Ed Mayo, Secretary General of Co-operatives UK, said:“Underlying the political shocks the country has experienced over the last year is a call from many parts of the UK population for an economy over which they have more of a say and from which they get a fair share.
“As organisations owned by 13.6 million people, the UK’s 7,000 co-ops give people a say in what they do and how their profits are used. They offer a practical way to reimagine an economy in which people have more control over their homes, work and local areas.
“It’s no surprise we’re seeing a spike in interest in co-ops, whether it’s social care providers finding that a co-operative approach can give its users and workers a voice, or young designers and web developers seeing co-ops as a natural way to collaborate at work.”
Retail sector performance
The Co-op Group and a number of independent high street retailers, including Central England Co-operative, Midcounties Co-operative and Scotmid, have performed well over the last year. Despite the significant challenges in the market, the combined turnover of co-operative retailers – the largest part of the UK co-op sector – grew from £22.6 billion to £23.2 billion.
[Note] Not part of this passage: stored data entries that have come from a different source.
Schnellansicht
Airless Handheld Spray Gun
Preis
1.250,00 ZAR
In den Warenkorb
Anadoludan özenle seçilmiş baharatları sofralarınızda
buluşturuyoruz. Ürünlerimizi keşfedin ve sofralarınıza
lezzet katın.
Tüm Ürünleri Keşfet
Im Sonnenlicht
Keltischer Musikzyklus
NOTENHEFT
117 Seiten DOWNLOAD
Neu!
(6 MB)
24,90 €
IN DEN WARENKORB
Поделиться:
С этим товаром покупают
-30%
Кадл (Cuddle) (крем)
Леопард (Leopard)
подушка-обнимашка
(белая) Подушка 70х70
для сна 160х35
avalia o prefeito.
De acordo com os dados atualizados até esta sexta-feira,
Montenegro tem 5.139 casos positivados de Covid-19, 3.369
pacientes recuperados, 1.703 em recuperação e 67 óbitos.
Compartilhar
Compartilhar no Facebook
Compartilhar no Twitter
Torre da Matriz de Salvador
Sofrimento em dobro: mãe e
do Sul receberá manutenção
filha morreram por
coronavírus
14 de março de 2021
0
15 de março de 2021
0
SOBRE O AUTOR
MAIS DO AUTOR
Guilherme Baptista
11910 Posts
“It’s testament to the strength and relevance of the co-operative model that we see such a positive report on our sector, especially when set against the background of a climate of economic and political uncertainty.
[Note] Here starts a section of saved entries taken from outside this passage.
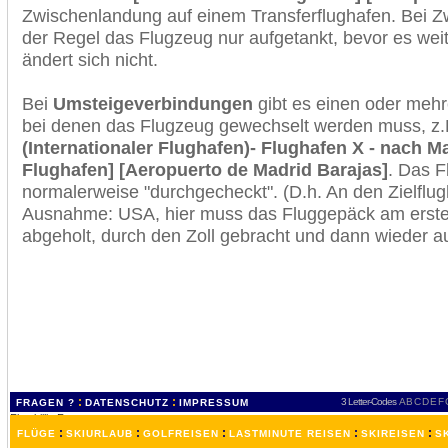
Zwischenlandung auf einem Transferflughafen. Bei Z
der Regel das Flugzeug nur aufgetankt, bevor es wei
ändert sich nicht.
Bei
Umsteigeverbindungen
gibt es einen oder meh
bei denen das Flugzeug gewechselt werden muss, z
(Internationaler Flughafen)- Flughafen X - nach Ma
Flughafen] [Aeropuerto de Madrid Barajas]
. Das F
normalerweise "durchgecheckt". (D.h. An den Zielflugh
Ausnahme: USA, hier muss das Fluggepäck am erste
abgeholt, durch den Zoll gebracht und dann wieder 
:
:
3 Letter-Codes
A
B
C
D
E
F
FRAGEN ?
DATENSCHUTZ
IMPRESSUM
:
:
:
:
:
FLÜGE
SKIURLAUB
GOLFREISEN
LASTMINUTE REISEN
SKIREISEN
S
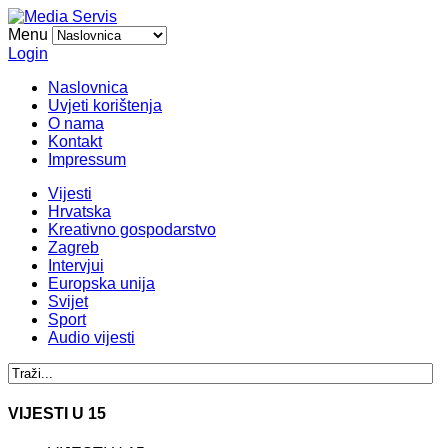
Menu
Login
Naslovnica
Uvjeti korištenja
O nama
Kontakt
Impressum
Vijesti
Hrvatska
Kreativno gospodarstvo
Zagreb
Intervjui
Europska unija
Svijet
Sport
Audio vijesti
VIJESTI U 15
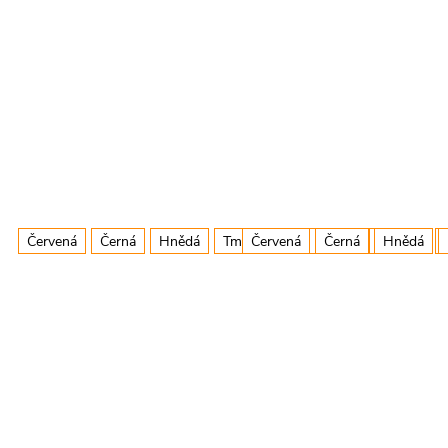
Červená
Černá
Hnědá
Tm.Růžová
Červená
Zelená
Černá
Fialová
Hnědá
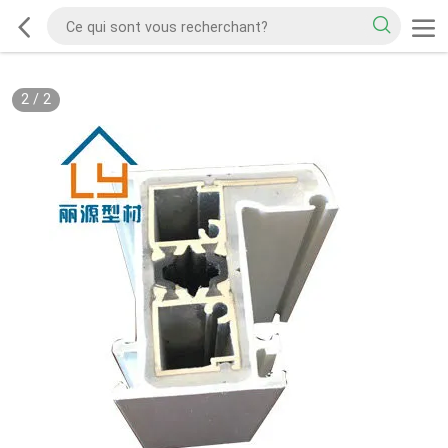
2
/
2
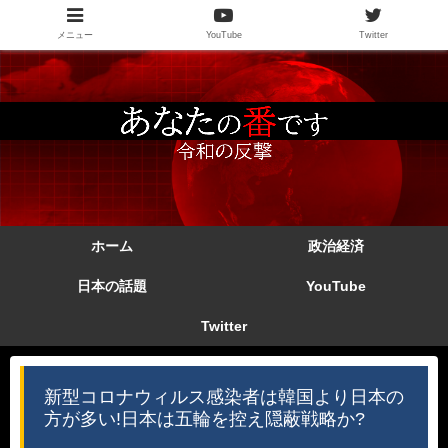
メニュー
YouTube
Twitter
ホーム
政治経済
日本の話題
YouTube
Twitter
新型コロナウィルス感染者は韓国より日本の
方が多い!日本は五輪を控え隠蔽戦略か?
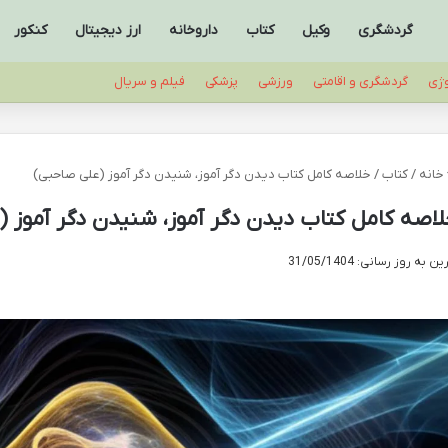
گردشگری
وکیل
کتاب
داروخانه
ارز دیجیتال
کنکور
وژی
گردشگری و اقامتی
ورزشی
پزشکی
فیلم و سریال
خانه
/
کتاب
/
خلاصه کامل کتاب دیدن دگر آموز، شنیدن دگر آموز (علی صاحبی)
اصه کامل کتاب دیدن دگر آموز، شنیدن دگر آموز 
ن به روز رسانی: 31/05/1404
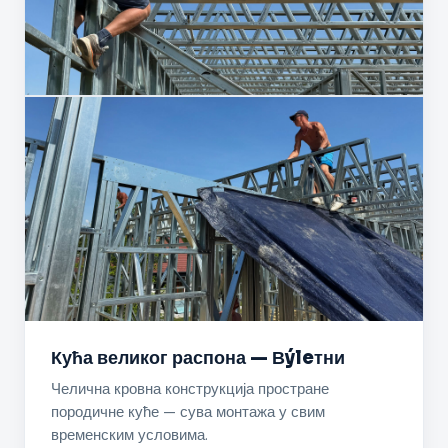
Кућа великог распона — Вýleтни
Челична кровна конструкција простране
породичне куће — сува монтажа у свим
временским условима.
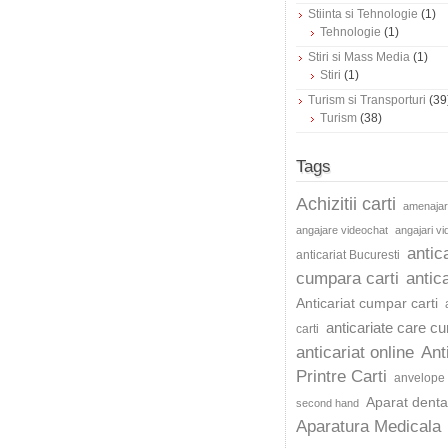
Stiinta si Tehnologie
(1)
Tehnologie
(1)
Stiri si Mass Media
(1)
Stiri
(1)
Turism si Transporturi
(39
Turism
(38)
Tags
Achizitii carti
amenajar
angajare videochat
angajari v
antic
anticariat Bucuresti
cumpara carti
antica
Anticariat cumpar carti
anticariate care c
carti
anticariat online
Ant
Printre Carti
anvelope 
Aparat dentar
second hand
Aparatura Medicala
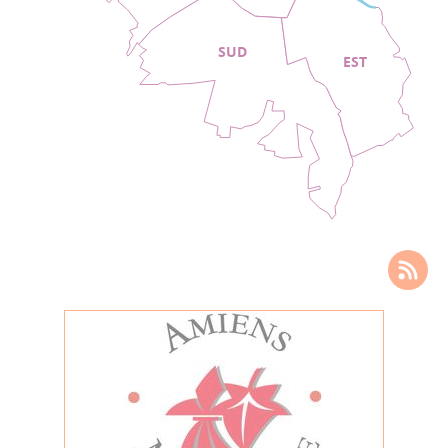
SUD
EST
“The Co-op difference is something we know our members increasingly see as being relevant, both in their communities and to themselves, but also in addressing issues that our country faces today, such as Modern Slavery and loneliness and isolation. Co-ops are about making society a better place to be. That’s been our role since we were founded, and it’s our responsibility to carry that forward for the co-operators of tomorrow.”
Steve Murrells, Chief Executive at the Co-op Group, the UK’s largest consumer owned co-operative.
Farming sector performance
Despite one of the most challenging years British farmers have faced in decades, particularly in the dairy industry, agricultural co-ops – which enable farmers to achieve economies of scale by working together – performed well. They saw a small reduction in turnover, from £7.8 to £7.4bn, but an increase in the number of farmers using them to trade.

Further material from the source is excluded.